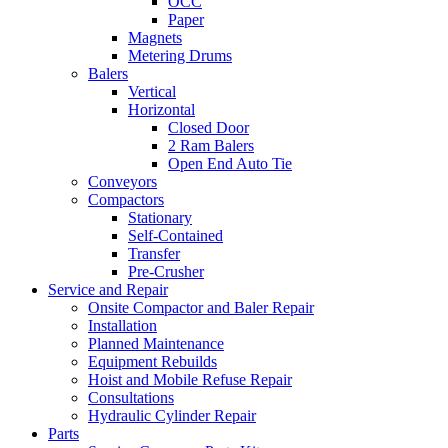
OCC
Paper
Magnets
Metering Drums
Balers
Vertical
Horizontal
Closed Door
2 Ram Balers
Open End Auto Tie
Conveyors
Compactors
Stationary
Self-Contained
Transfer
Pre-Crusher
Service and Repair
Onsite Compactor and Baler Repair
Installation
Planned Maintenance
Equipment Rebuilds
Hoist and Mobile Refuse Repair
Consultations
Hydraulic Cylinder Repair
Parts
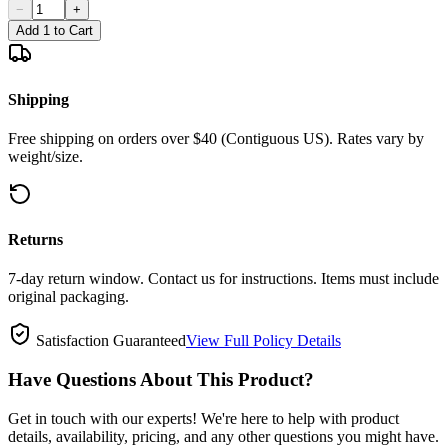
−
+
Add 1 to Cart
Shipping
Free shipping on orders over $40 (Contiguous US). Rates vary by
weight/size.
Returns
7-day return window. Contact us for instructions. Items must include
original packaging.
Satisfaction Guaranteed
View Full Policy Details
Have Questions About This Product?
Get in touch with our experts! We're here to help with product
details, availability, pricing, and any other questions you might have.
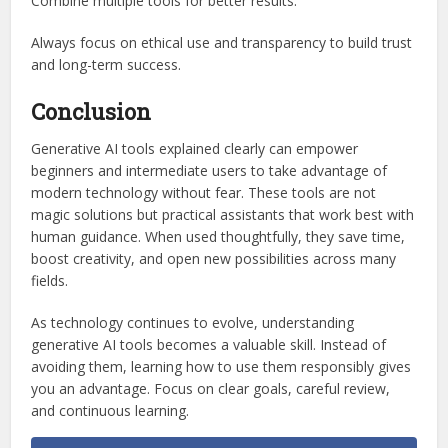
Combine multiple tools for better results.
Always focus on ethical use and transparency to build trust
and long-term success.
Conclusion
Generative AI tools explained clearly can empower
beginners and intermediate users to take advantage of
modern technology without fear. These tools are not
magic solutions but practical assistants that work best with
human guidance. When used thoughtfully, they save time,
boost creativity, and open new possibilities across many
fields.
As technology continues to evolve, understanding
generative AI tools becomes a valuable skill. Instead of
avoiding them, learning how to use them responsibly gives
you an advantage. Focus on clear goals, careful review,
and continuous learning.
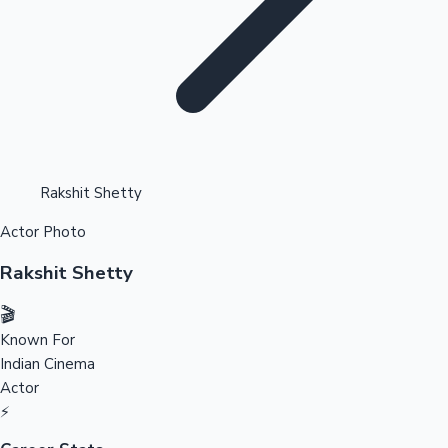
Highest Opening Weekend Collections
Rakshit Shetty
Actor Photo
OTT News
Rakshit Shetty
🎬
Known For
Indian Cinema
Actor
⚡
################
Scan the material above for the word "technology". Copy each line where it occurs.

modern technology without fear. These tools are not
As technology continues to evolve, understanding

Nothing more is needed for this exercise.